Press ⌘I (macOS) or Ctrl+Shift+I (Windows/Linux) to open the inline panel. It is optimized for short, in-terminal interactions:

  • Explain selected output.
  • Suggest a command without leaving the terminal.
  • Insert suggestions via bracketed paste.
  • Execute a suggested command when you explicitly choose to.

For multi-step target-aware actions, use the sidebar chat.

The knowledge base supports project docs, runbooks, snippets, and internal references:

  • Keyword search remains available without embeddings.
  • Optional semantic search uses your configured embedding provider.
  • Collections can be global or scoped to a connection.
  • Chinese, Japanese, and Korean content use bigram segmentation for better keyword retrieval.

Knowledge base queries use the same target-first system as other resources, so “search the plugin development docs” is a read-only knowledge action, not a terminal command.

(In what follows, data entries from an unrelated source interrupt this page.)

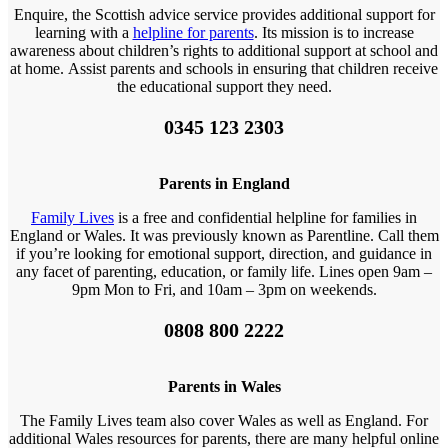
Enquire, the Scottish advice service provides additional support for
learning with a
helpline for parents
. Its mission is to increase
awareness about children’s rights to additional support at school and
at home. Assist parents and schools in ensuring that children receive
the educational support they need.
0345 123 2303
Parents in England
Family Lives
is a free and confidential helpline for families in
England or Wales. It was previously known as Parentline. Call them
if you’re looking for emotional support, direction, and guidance in
any facet of parenting, education, or family life. Lines open 9am –
9pm Mon to Fri, and 10am – 3pm on weekends.
0808 800 2222
Parents in Wales
The Family Lives team also cover Wales as well as England. For
additional Wales resources for parents, there are many helpful online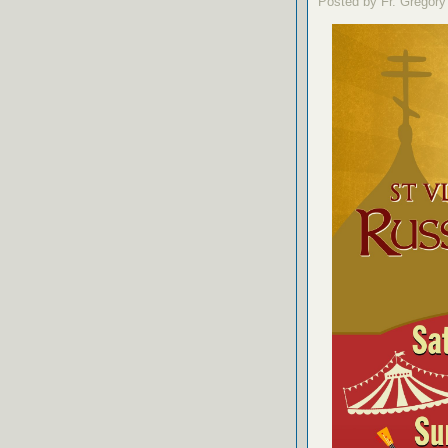
Posted by Fr. Gregory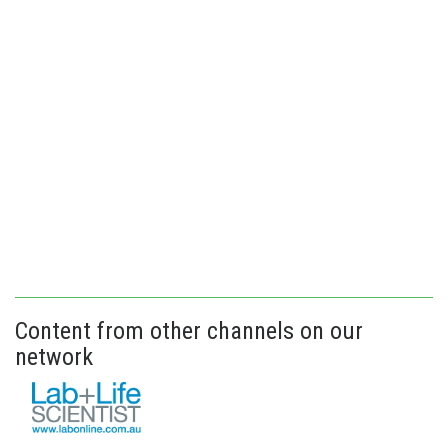
Content from other channels on our
network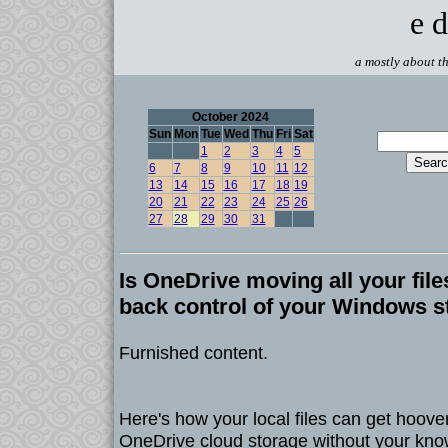
e d
a mostly about th
October 2024
Sun
Mon
Tue
Wed
Thu
Fri
Sat
1
2
3
4
5
6
7
8
9
10
11
12
13
14
15
16
17
18
19
20
21
22
23
24
25
26
27
28
29
30
31
Is OneDrive moving all your fil
back control of your Windows s
Furnished content.
Here's how your local files can get hoover
OneDrive cloud storage without your kn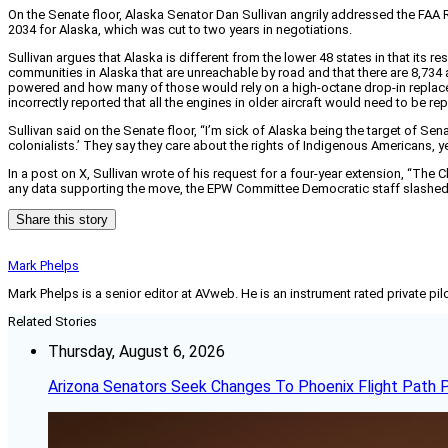
On the Senate floor, Alaska Senator Dan Sullivan angrily addressed the FAA R
2034 for Alaska, which was cut to two years in negotiations.
Sullivan argues that Alaska is different from the lower 48 states in that its 
communities in Alaska that are unreachable by road and that there are 8,734 air
powered and how many of those would rely on a high-octane drop-in replace
incorrectly reported that all the engines in older aircraft would need to be re
Sullivan said on the Senate floor, “I’m sick of Alaska being the target of Sen
colonialists.’ They say they care about the rights of Indigenous Americans, ye
In a post on X, Sullivan wrote of his request for a four-year extension, 
any data supporting the move, the EPW Committee Democratic staff slashed A
Share this story
Mark Phelps
Mark Phelps is a senior editor at AVweb. He is an instrument rated private 
Related Stories
Thursday, August 6, 2026
Arizona Senators Seek Changes To Phoenix Flight Path 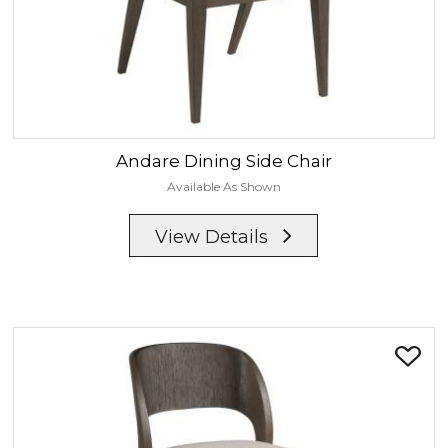
Andare
Dining Side Chair
Available As Shown
View Details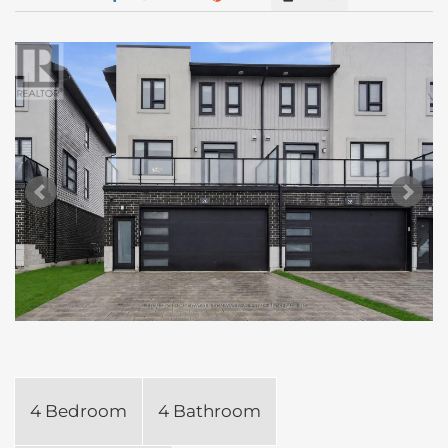
4 Bedroom
4 Bathroom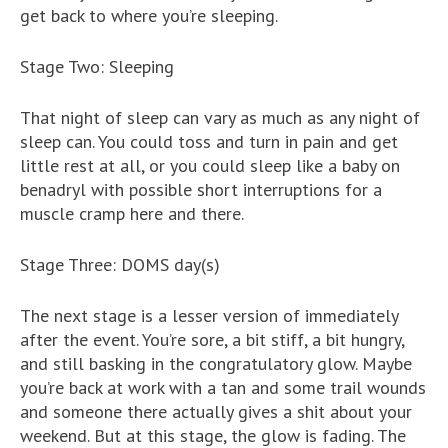
get back to where you’re sleeping.
Stage Two: Sleeping
That night of sleep can vary as much as any night of
sleep can. You could toss and turn in pain and get
little rest at all, or you could sleep like a baby on
benadryl with possible short interruptions for a
muscle cramp here and there.
Stage Three: DOMS day(s)
The next stage is a lesser version of immediately
after the event. You’re sore, a bit stiff, a bit hungry,
and still basking in the congratulatory glow. Maybe
you’re back at work with a tan and some trail wounds
and someone there actually gives a shit about your
weekend. But at this stage, the glow is fading. The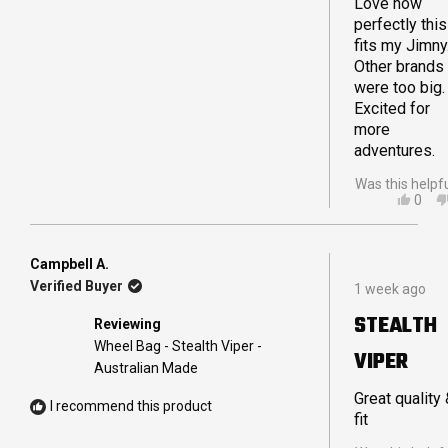
Love how
perfectly this
fits my Jimny
Other brands
were too big.
Excited for
more
adventures.
Was this helpf
YES,
0
THIS
PEO
REVI
VOT
FRO
YES
TRA
Campbell A.
Rated
E.
Verified Buyer
1 week ago
5
WAS
out
HELP
STEALTH
Reviewing
of
5
Wheel Bag - Stealth Viper -
VIPER
stars
Australian Made
Great quality
I recommend this product
fit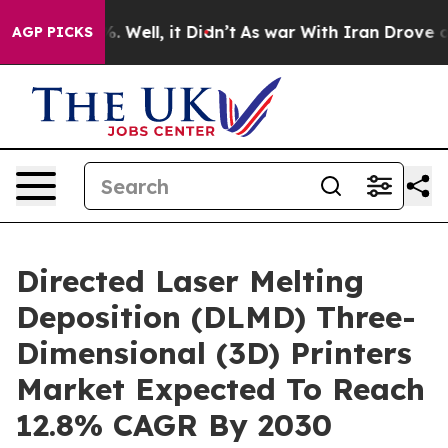
 40%. Well, it Didn’t
As war With Iran Drove oil Pri
AGP PICKS
Directed Laser Melting
Deposition (DLMD) Three-
Dimensional (3D) Printers
Market Expected To Reach
12.8% CAGR By 2030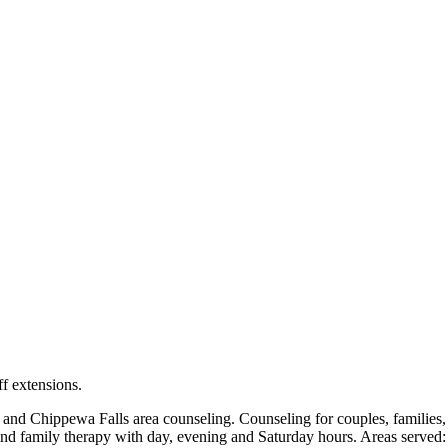
locations: West Bend, Cedarburg, Chippewa Falls, Germantown, Madiso
maps and directions.
ff extensions.
Chippewa Falls area counseling. Counseling for couples, families, ch
and family therapy with day, evening and Saturday hours. Areas served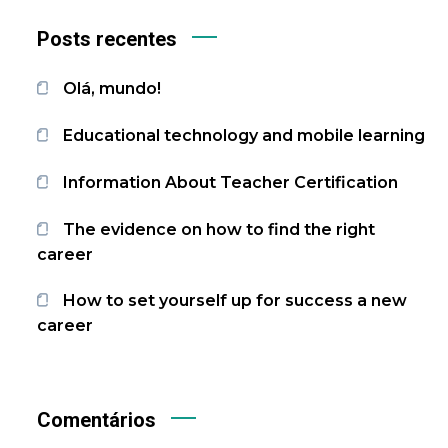
Posts recentes
Olá, mundo!
Educational technology and mobile learning
Information About Teacher Certification
The evidence on how to find the right
career
How to set yourself up for success a new
career
Comentários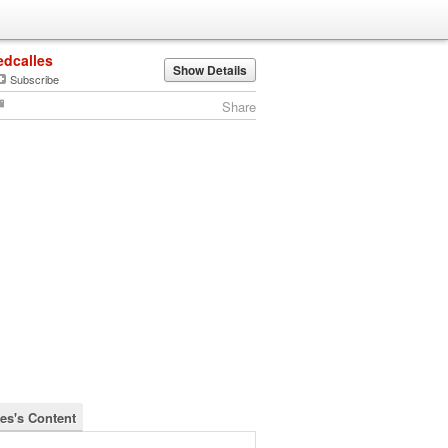
edcalles
Show Details
Subscribe
Share
les's Content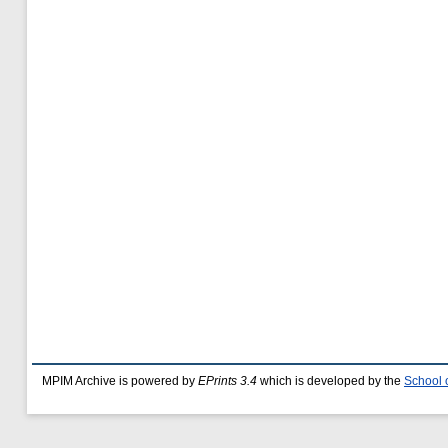
MPIM Archive is powered by
EPrints 3.4
which is developed by the
School 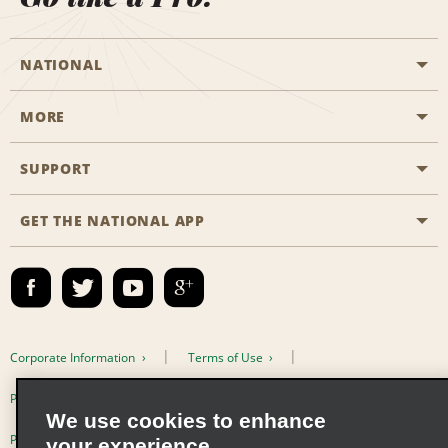
NATIONAL
MORE
Start a Reservation
Emerald Club
SUPPORT
Career Opportunities
Business Programmes
Site Map
GET THE NATIONAL APP
Accessibility
Partner Rewards
Contact Us
Emerald Club Sign In
FAQs
Email Sign-up
Corporate Information
Terms of Use
Privacy Policy
Cookie Policy
We use cookies to enhance
Privacy Choices
your experience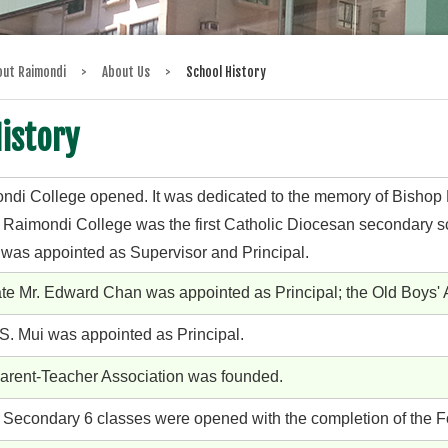
out Raimondi
>
About Us
>
School History
istory
ndi College opened. It was dedicated to the memory of Bishop R
 Raimondi College was the first Catholic Diocesan secondary s
 was appointed as Supervisor and Principal.
ate Mr. Edward Chan was appointed as Principal; the Old Boys'
 S. Mui was appointed as Principal.
arent-Teacher Association was founded.
 Secondary 6 classes were opened with the completion of the F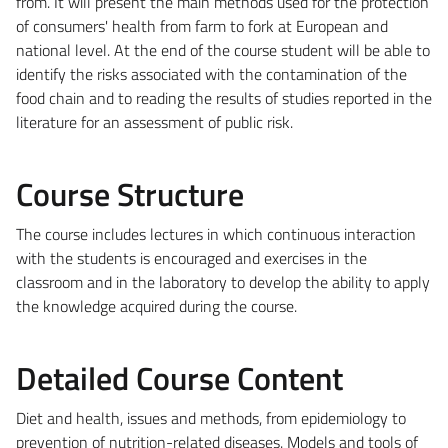
from. It will present the main methods used for the protection
of consumers' health from farm to fork at European and
national level. At the end of the course student will be able to
identify the risks associated with the contamination of the
food chain and to reading the results of studies reported in the
literature for an assessment of public risk.
Course Structure
The course includes lectures in which continuous interaction
with the students is encouraged and exercises in the
classroom and in the laboratory to develop the ability to apply
the knowledge acquired during the course.
Detailed Course Content
Diet and health, issues and methods, from epidemiology to
prevention of nutrition-related diseases. Models and tools of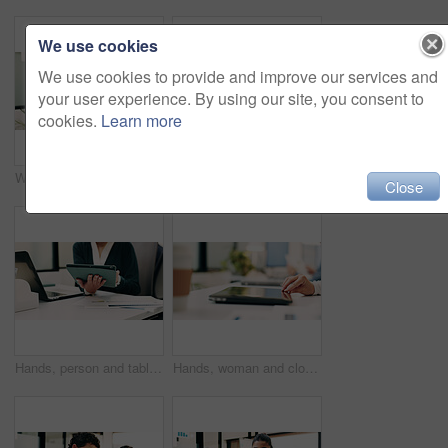
We use cookies
We use cookies to provide and improve our services and
your user experience. By using our site, you consent to
cookies.
Learn more
Woman, portrait and web designer with smile in office or digital marketing agency for career pride. Happy, Asian person or creative employee with positive attitude for online design in workplace
Laptop, contact and woman with headset in call center, customer care hotline and online assistance. Reading, coworking and happy operator with advice for inquiry, tech support faq and troubleshooting
Close
Hands, person and tablet in office for business, legal research and communication. Lawyer, digital tech and consultant in law firm for case study, planning agenda and article report for information
Hands, woman and closing laptop in office for productivity, finish work and deadline of investment. Female person, leaving and done with pc, task completion and end of shift at accounting company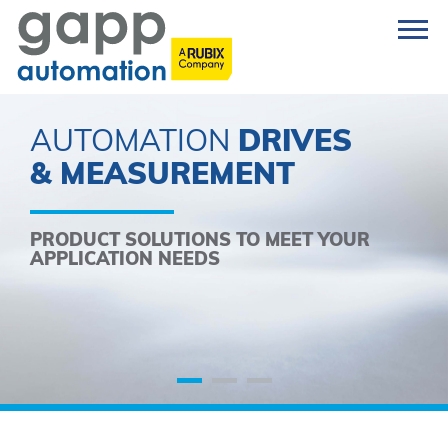
AUTOMATION
DRIVES
& MEASUREMENT
PRODUCT SOLUTIONS TO MEET YOUR
APPLICATION NEEDS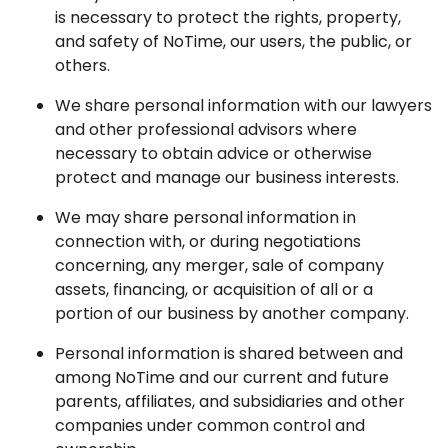
is necessary to protect the rights, property,
and safety of NoTime, our users, the public, or
others.
We share personal information with our lawyers
and other professional advisors where
necessary to obtain advice or otherwise
protect and manage our business interests.
We may share personal information in
connection with, or during negotiations
concerning, any merger, sale of company
assets, financing, or acquisition of all or a
portion of our business by another company.
Personal information is shared between and
among NoTime and our current and future
parents, affiliates, and subsidiaries and other
companies under common control and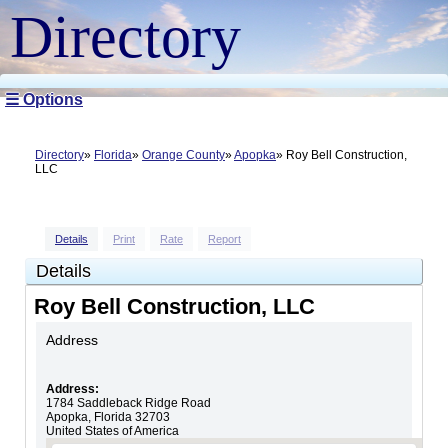
Directory
☰ Options
Directory
Florida
Orange County
Apopka
Roy Bell Construction,
LLC
Details
Print
Rate
Report
Details
Roy Bell Construction, LLC
Address
Address:
1784 Saddleback Ridge Road
Apopka
,
Florida
32703
United States of America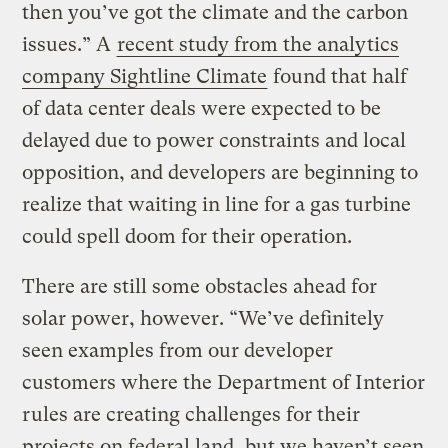
then you’ve got the climate and the carbon
issues.” A
recent study from the analytics
company Sightline Climate
found that half
of data center deals were expected to be
delayed due to power constraints and local
opposition, and developers are beginning to
realize that waiting in line for a gas turbine
could spell doom for their operation.
There are still some obstacles ahead for
solar power, however. “We’ve definitely
seen examples from our developer
customers where the Department of Interior
rules are creating challenges for their
projects on federal land, but we haven’t seen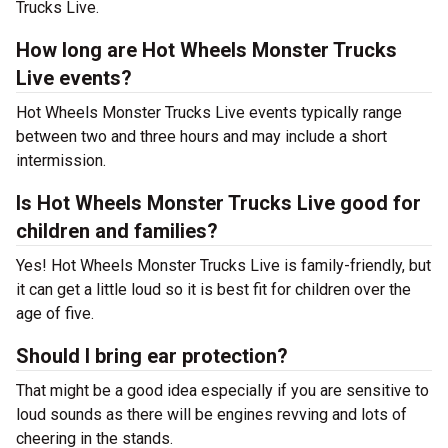
Trucks Live.
How long are Hot Wheels Monster Trucks
Live events?
Hot Wheels Monster Trucks Live events typically range
between two and three hours and may include a short
intermission.
Is Hot Wheels Monster Trucks Live good for
children and families?
Yes! Hot Wheels Monster Trucks Live is family-friendly, but
it can get a little loud so it is best fit for children over the
age of five.
Should I bring ear protection?
That might be a good idea especially if you are sensitive to
loud sounds as there will be engines revving and lots of
cheering in the stands.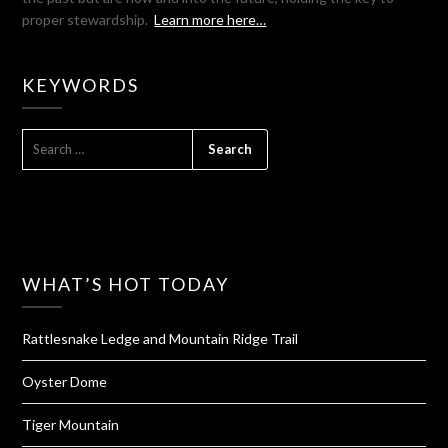
proper stewardship.
Learn more here…
KEYWORDS
SEARCH
FOR:
WHAT’S HOT TODAY
Rattlesnake Ledge and Mountain Ridge Trail
Oyster Dome
Tiger Mountain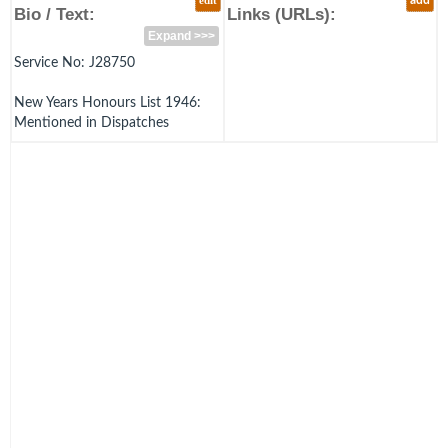
edit
add
Bio / Text:
Links (URLs):
Expand >>>
Service No: J28750
New Years Honours List 1946:
Mentioned in Dispatches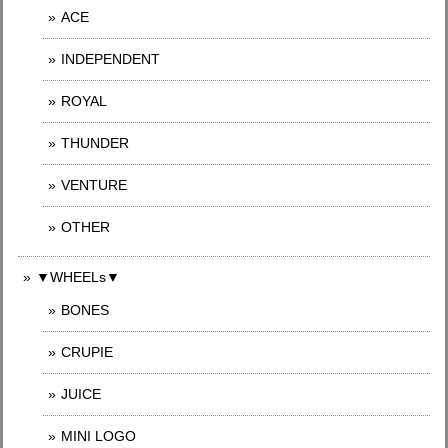
ACE
INDEPENDENT
ROYAL
THUNDER
VENTURE
OTHER
▼WHEELs▼
BONES
CRUPIE
JUICE
MINI LOGO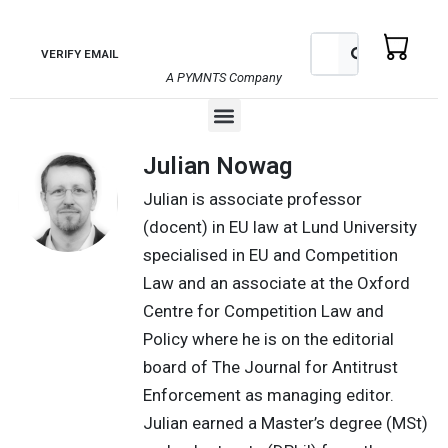
Skip
to
Search
Search
VERIFY EMAIL
content
A PYMNTS Company
Menu
Julian Nowag
Julian is associate professor
(docent) in EU law at Lund University
specialised in EU and Competition
Law and an associate at the Oxford
Centre for Competition Law and
Policy where he is on the editorial
board of The Journal for Antitrust
Enforcement as managing editor.
Julian earned a Master’s degree (MSt)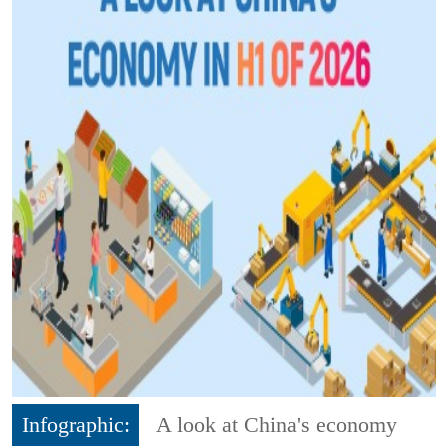
Infographic:
A look at China's economy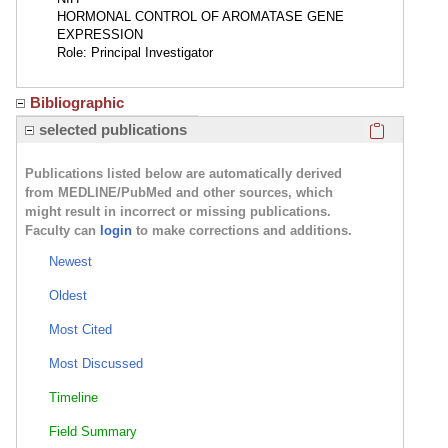
HORMONAL CONTROL OF AROMATASE GENE
EXPRESSION
Role: Principal Investigator
Bibliographic
Click here
selected publications
Publications listed below are automatically derived
from MEDLINE/PubMed and other sources, which
might result in incorrect or missing publications.
Faculty can
login
to make corrections and additions.
Newest
Oldest
Most Cited
Most Discussed
Timeline
Field Summary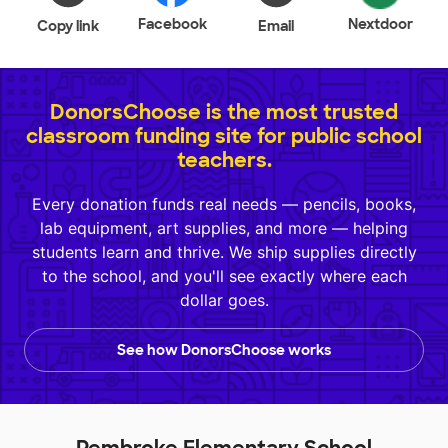
Facebook
Nextdoor
Copy link
Email
DonorsChoose is the most trusted
classroom funding site for public school
teachers.
Every donation funds real needs — pencils, books,
lab equipment, art supplies, and more — helping
students learn and thrive. We ship supplies directly
to the school, and you'll see exactly where each
dollar goes.
See how DonorsChoose works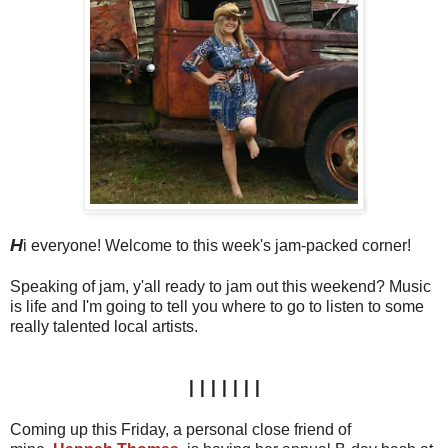
H
i everyone! Welcome to this week's jam-packed corner!
Speaking of jam, y'all ready to jam out this weekend? Music
is life and I'm going to tell you where to go to listen to some
really talented local artists.
|||||||
Coming up this Friday, a personal close friend of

OxideTerm can connect MCP servers to extend OxideSens:

  • stdio for local MCP server processes.
  • Streamable HTTP for modern MCP HTTP endpoints, with legacy SSE fallback where supported.
  • Custom HTTP auth headers and non-secret extra headers are configurable.

MCP tools are wrapped in OxideTerm’s result envelope so they remain visible, auditable, and compatible with the same approval UI.

  • OxideTerm has no telemetry.
  • AI provider keys are stored in the OS keychain.
  • Terminal/context data is sent only when you choose to use AI with that context.
  • Core SSH workflows do not require an OxideTerm account or subscription.
  • Cloud Sync is an optional plugin, not a prerequisite for OxideSens or SSH workflows.